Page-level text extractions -
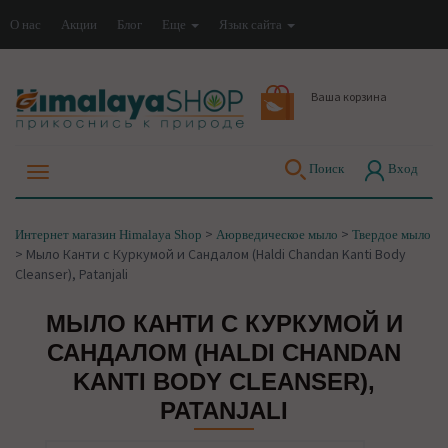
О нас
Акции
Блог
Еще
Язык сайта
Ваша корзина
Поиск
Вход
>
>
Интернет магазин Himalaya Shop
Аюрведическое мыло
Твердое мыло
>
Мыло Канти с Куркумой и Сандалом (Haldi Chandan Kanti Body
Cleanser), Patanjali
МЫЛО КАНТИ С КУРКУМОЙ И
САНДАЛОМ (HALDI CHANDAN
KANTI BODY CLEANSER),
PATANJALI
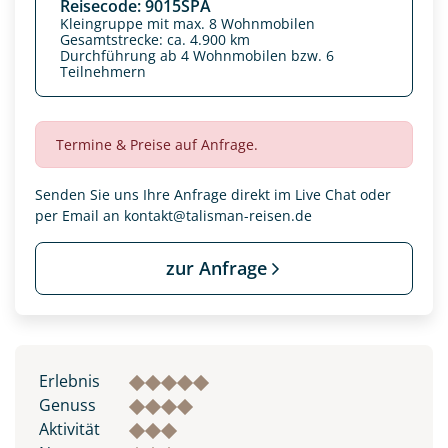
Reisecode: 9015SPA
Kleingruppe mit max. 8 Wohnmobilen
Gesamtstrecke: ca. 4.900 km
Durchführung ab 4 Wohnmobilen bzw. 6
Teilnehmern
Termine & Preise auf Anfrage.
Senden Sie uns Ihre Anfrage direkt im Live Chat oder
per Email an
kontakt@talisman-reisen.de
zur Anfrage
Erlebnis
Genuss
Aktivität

==

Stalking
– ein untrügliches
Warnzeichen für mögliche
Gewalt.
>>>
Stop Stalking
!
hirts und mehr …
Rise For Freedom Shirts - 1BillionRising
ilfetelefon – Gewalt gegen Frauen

To do -
In the lines above, find each one with "Gewalt" and list it.

Answer section -
Gewalt.
ilfetelefon – Gewalt gegen Frauen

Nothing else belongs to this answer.